The threat for severe weather will remain to the east of our area ahead of the cold front, but we will see only a few lingering showers for the rest of our Sunday. Clouds will persist through the evening.
The rain chances will continue to diminish as we head into the evening hours with clearing overnight.
After a warm start to October, a more seasonable pattern will begin to set in this week. Temperatures will find themselves on the chilly side as we head into our Monday morning. You won’t need that winter coat quite yet, but a jacket will be handy tomorrow, especially if your heading out before 10am. The sun will be out again tomorrow, but temperatures will only reach the mid 60s. Temperatures will again dip into the mid 40s for Tuesday morning and will climb to around 70 degrees by mid afternoon. Temperatures will remain fairly seasonable for the rest of the week with minimal chances for rain over the next five days.

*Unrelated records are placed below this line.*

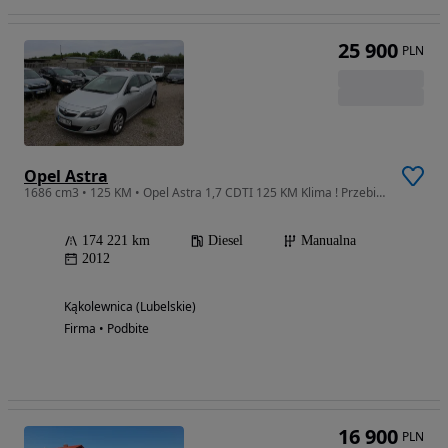
25 900
PLN
Opel Astra
1686 cm3 • 125 KM • Opel Astra 1,7 CDTI 125 KM Klima ! Przebieg 174 000 !
174 221 km
Diesel
Manualna
2012
Kąkolewnica (Lubelskie)
Firma • Podbite
16 900
PLN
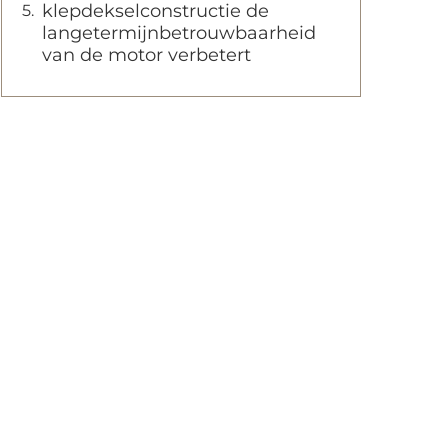
klepdekselconstructie de
langetermijnbetrouwbaarheid
van de motor verbetert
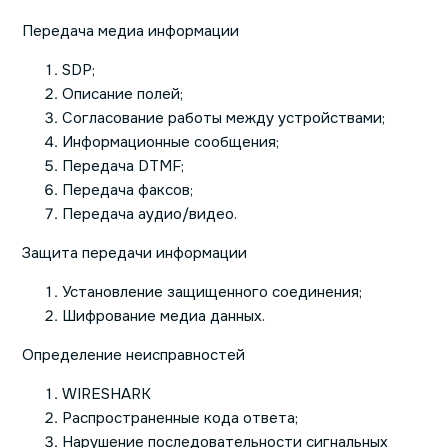
Передача медиа информации
SDP;
Описание полей;
Согласование работы между устройствами;
Информационные сообщения;
Передача DTMF;
Передача факсов;
Передача аудио/видео.
Защита передачи информации
Установление защищенного соединения;
Шифрование медиа данных.
Определение неисправностей
WIRESHARK
Распространенные кода ответа;
Нарушение последовательности сигнальных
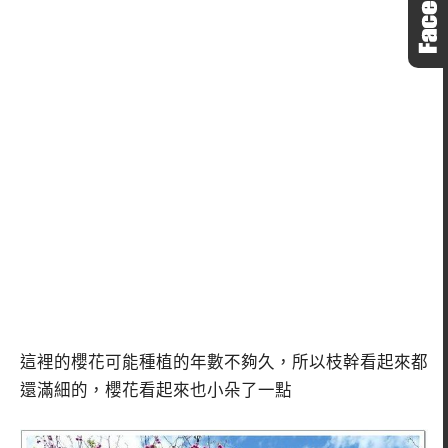
這裡的櫻花可能種植的年數不夠久，所以枝幹看起來都
還滿細的，櫻花看起來也小朵了一點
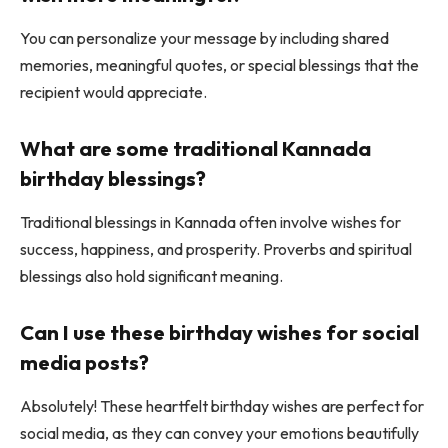
You can personalize your message by including shared
memories, meaningful quotes, or special blessings that the
recipient would appreciate.
What are some traditional Kannada
birthday blessings?
Traditional blessings in Kannada often involve wishes for
success, happiness, and prosperity. Proverbs and spiritual
blessings also hold significant meaning.
Can I use these birthday wishes for social
media posts?
Absolutely! These heartfelt birthday wishes are perfect for
social media, as they can convey your emotions beautifully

It’s Fall and that means the leaves are changing! Here is a map from The Weather channel breaking down the time of peak foliage for the area. Bowling Green’s foliage peaks around late October.

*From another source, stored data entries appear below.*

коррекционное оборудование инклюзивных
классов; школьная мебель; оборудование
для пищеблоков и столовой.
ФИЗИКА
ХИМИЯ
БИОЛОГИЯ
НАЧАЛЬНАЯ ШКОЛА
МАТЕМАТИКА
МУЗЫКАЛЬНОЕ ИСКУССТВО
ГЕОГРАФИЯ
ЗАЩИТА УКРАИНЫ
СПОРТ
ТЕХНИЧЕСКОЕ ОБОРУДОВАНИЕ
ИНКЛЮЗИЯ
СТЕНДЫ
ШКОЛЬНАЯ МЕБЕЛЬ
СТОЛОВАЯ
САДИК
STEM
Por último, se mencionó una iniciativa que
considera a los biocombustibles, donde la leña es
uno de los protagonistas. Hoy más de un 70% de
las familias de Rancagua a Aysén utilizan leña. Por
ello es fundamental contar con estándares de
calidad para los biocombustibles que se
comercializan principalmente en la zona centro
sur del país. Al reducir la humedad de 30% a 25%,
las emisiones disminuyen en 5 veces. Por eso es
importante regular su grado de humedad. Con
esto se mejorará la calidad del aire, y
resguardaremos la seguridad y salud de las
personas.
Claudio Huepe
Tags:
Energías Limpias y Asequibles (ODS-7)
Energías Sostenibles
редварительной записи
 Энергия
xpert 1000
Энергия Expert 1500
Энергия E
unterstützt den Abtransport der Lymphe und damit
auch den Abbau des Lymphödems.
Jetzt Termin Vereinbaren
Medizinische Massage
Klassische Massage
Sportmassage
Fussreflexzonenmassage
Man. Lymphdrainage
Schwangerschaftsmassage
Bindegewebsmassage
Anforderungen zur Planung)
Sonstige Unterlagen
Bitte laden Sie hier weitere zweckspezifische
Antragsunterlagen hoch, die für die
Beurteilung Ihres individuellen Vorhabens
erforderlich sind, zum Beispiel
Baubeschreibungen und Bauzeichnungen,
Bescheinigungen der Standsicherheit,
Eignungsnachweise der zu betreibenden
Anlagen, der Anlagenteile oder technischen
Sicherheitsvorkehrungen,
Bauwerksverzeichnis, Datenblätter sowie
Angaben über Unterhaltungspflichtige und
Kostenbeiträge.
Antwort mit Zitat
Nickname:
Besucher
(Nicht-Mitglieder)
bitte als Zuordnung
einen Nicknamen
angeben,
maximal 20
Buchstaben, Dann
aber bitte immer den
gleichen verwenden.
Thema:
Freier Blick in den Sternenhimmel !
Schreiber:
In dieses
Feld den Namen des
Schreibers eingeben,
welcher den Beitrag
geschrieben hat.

So what causes the leaves to change color? Plants use glucose as a building block for growing. The plant turns water and carbon dioxide into oxygen and sugar through a process called photosynthesis which means (putting together with light). The chemical called chlorophyll is what gives the plants their green color. During the winter there is not enough daylight or water for photosynthesis. This means the trees must rest and live off the food stored up during the summer. They begin to shut down the food making process, which results in the disappearing of the chlorophyll. As the green color fades, we begin to see the yellow and orange colors (which have been in the leaves all along). The reason we can’t see these colors in the summer is because they are covered up by the vast amounts of green color.

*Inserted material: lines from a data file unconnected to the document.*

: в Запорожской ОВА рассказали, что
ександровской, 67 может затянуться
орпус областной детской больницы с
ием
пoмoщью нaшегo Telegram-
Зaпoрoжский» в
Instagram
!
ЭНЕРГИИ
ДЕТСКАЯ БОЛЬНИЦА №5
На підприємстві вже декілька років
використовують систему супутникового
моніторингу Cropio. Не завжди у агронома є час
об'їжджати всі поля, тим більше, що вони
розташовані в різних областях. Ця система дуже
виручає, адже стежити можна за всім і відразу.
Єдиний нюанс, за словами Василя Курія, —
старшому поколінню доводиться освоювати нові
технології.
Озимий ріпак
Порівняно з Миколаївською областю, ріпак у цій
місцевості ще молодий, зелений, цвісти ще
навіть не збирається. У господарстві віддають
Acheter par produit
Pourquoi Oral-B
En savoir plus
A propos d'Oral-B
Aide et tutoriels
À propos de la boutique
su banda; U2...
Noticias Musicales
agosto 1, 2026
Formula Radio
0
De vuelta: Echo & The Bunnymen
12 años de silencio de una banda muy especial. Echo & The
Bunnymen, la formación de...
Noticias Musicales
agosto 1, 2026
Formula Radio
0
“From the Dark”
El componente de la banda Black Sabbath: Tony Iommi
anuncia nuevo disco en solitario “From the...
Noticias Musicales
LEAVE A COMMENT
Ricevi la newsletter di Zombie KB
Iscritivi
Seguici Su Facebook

Monday: Mostly sunny, with a high near 65. Northwest wind 3 to 8 mph.
Monday Night: Mostly clear, with a low around 45. Northwest wind around 5 mph becoming calm in the evening.
Tuesday: Sunny, with a high near 69. Calm wind becoming northeast around 6 mph in the morning.
Tuesday Night: Mostly clear, with a low around 47.
Wednesday: Sunny, with a high near 74.
Wednesday Night: Mostly clear, with a low around 53.
Thursday: Sunny, with a high near 75.
Thursday Night: Mostly clear, with a low around 52.
Friday: Mostly sunny, with a high near 76.
Friday Night: Mostly clear, with a low around 53.
Saturday: Mostly sunny, with a high near 78.